Spanish Region to Ban Police from Firing Rubber Balls
Spain's northern Catalonia region will ban its police force from firing rubber balls, a local party spokesman said Thursday, after accusations of aggressive tactics.
The decision comes after a woman was blinded in her left eye at a protest in Barcelona during a general strike on November 14 last year after she says she was struck by a rubber ball fired by police.
Two members of Catalonia's regional police force, the Mossos d'Esquadra, are under investigation over the incident, but Catalan police and the regional government have denied that rubber balls were used during the protest.
The balls, fired from guns, are used as a deterrent and are not supposed to inflict injury.
The two biggest parties in the Catalan parliament reached an agreement late on Wednesday to table a bill banning their use from May 2014.
"It has been decided to immediately begin withdrawing rubber balls from circulation and to replace them gradually so that by the end of April, a total ban is effective," reads the text of the bill proposed by the two parties, which have a majority in the Catalan regional parliament.
The Catalan government launched a review of the type of weapons used by the police during demonstrations after the woman, Ester Quintana, was injured during the protest last year.
Quintana urged the Catalan government to ban the use of rubber balls by police during an appearance before the Catalan parliament in July.
"I am not the first victim of rubber balls but I want to be the last. A society where people are afraid to demonstrate is not a free society," she said.
The move to ban Catalan police from using rubber balls comes as the force faces fresh allegations of brutality.
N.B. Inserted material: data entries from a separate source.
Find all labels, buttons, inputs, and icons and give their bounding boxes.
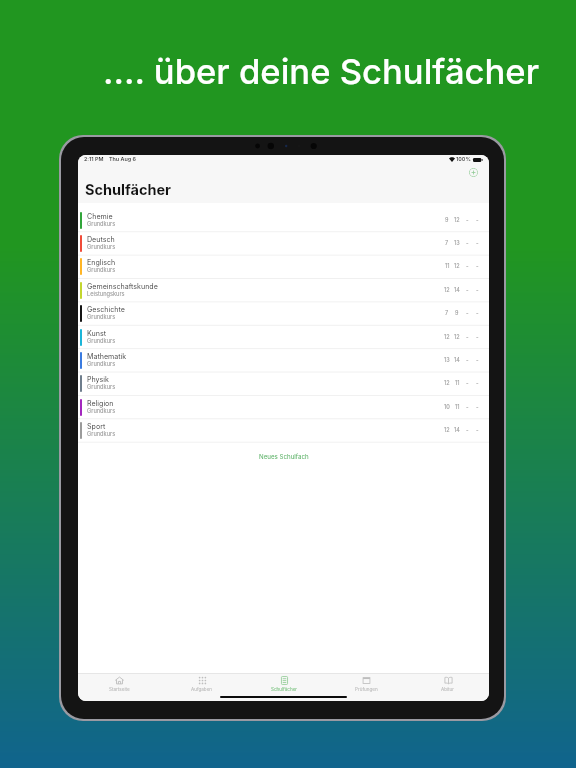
button[interactable]: Schulfächer [243,676,325,693]
staticText: 100% [456,156,471,163]
staticText: Deutsch [87,235,115,244]
staticText: - [466,357,469,364]
staticText: - [476,310,479,317]
staticText: Grundkurs [87,407,116,414]
staticText: Schulfächer [271,687,298,693]
staticText: 14 [454,357,460,364]
staticText: Prüfungen [355,687,378,693]
button[interactable]: Kunst [78,326,489,349]
staticText: - [466,380,469,387]
staticText: Leistungskurs [87,290,125,297]
staticText: - [466,427,469,434]
staticText: 12 [444,380,450,387]
staticText: Mathematik [87,352,127,361]
staticText: - [466,310,469,317]
staticText: Gemeinschaftskunde [87,282,158,291]
staticText: Grundkurs [87,430,116,437]
staticText: Aufgaben [191,687,213,693]
staticText: - [476,240,479,247]
staticText: 12 [444,427,450,434]
staticText: Schulfächer [85,181,172,199]
staticText: 12 [454,217,460,224]
staticText: - [466,287,469,294]
staticText: Grundkurs [87,313,116,320]
staticText: 14 [454,427,460,434]
staticText: 12 [454,263,460,270]
button[interactable]: Neues Schulfach hinzufügen [469,168,478,177]
staticText: 9 [445,217,449,224]
staticText: Grundkurs [87,243,116,250]
staticText: Grundkurs [87,220,116,227]
button[interactable]: Neues Schulfach [78,443,489,470]
button[interactable]: Aufgaben [161,676,243,693]
staticText: Startseite [109,687,130,693]
button[interactable]: Abitur [407,676,489,693]
staticText: Religion [87,399,114,408]
staticText: 11 [455,404,460,411]
staticText: - [476,404,479,411]
staticText: - [476,357,479,364]
button[interactable]: Englisch [78,255,489,278]
staticText: 7 [445,240,449,247]
staticText: Grundkurs [87,383,116,390]
staticText: Grundkurs [87,360,116,367]
staticText: - [476,427,479,434]
button[interactable]: Deutsch [78,232,489,255]
staticText: 12 [454,334,460,341]
staticText: - [476,380,479,387]
staticText: 9 [455,310,459,317]
staticText: Geschichte [87,305,125,314]
staticText: Abitur [441,687,455,693]
staticText: .... über deine Schulfächer [103,50,540,92]
button[interactable]: Gemeinschaftskunde [78,279,489,302]
button[interactable]: Physik [78,372,489,395]
staticText: 11 [445,263,450,270]
staticText: 13 [444,357,450,364]
staticText: 14 [454,287,460,294]
staticText: Neues Schulfach [259,453,309,461]
button[interactable]: Chemie [78,209,489,232]
staticText: Kunst [87,329,106,338]
staticText: Sport [87,422,106,431]
staticText: - [466,263,469,270]
button[interactable]: Geschichte [78,302,489,325]
staticText: 13 [454,240,460,247]
staticText: 11 [455,380,460,387]
staticText: - [476,334,479,341]
button[interactable]: Mathematik [78,349,489,372]
staticText: 12 [444,334,450,341]
staticText: 12 [444,287,450,294]
staticText: 2:11 PM [84,156,104,163]
button[interactable]: Sport [78,419,489,442]
button[interactable]: Religion [78,396,489,419]
staticText: Thu Aug 6 [109,156,136,163]
staticText: - [466,334,469,341]
staticText: - [466,240,469,247]
staticText: - [476,263,479,270]
staticText: - [476,217,479,224]
button[interactable]: Prüfungen [325,676,407,693]
staticText: Physik [87,375,109,384]
button[interactable]: Startseite [78,676,161,693]
staticText: - [466,404,469,411]
staticText: 10 [444,404,450,411]
staticText: - [476,287,479,294]
staticText: 7 [445,310,449,317]
staticText: Englisch [87,258,116,267]
staticText: Grundkurs [87,266,116,273]
staticText: - [466,217,469,224]
staticText: Grundkurs [87,337,116,344]
staticText: Chemie [87,212,113,221]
Eight Catalan police officers were indicted on Monday on suspicion of beating up a man while arresting him in Barcelona last month, causing his death.
Spanish media have broadcast video footage taken by area residents from their balconies showing policemen repeatedly kicking and punching the man as they pinned him down on the sidewalk.
Catalan police have said they were forced to pin the man down because he was agitated and had turned on them.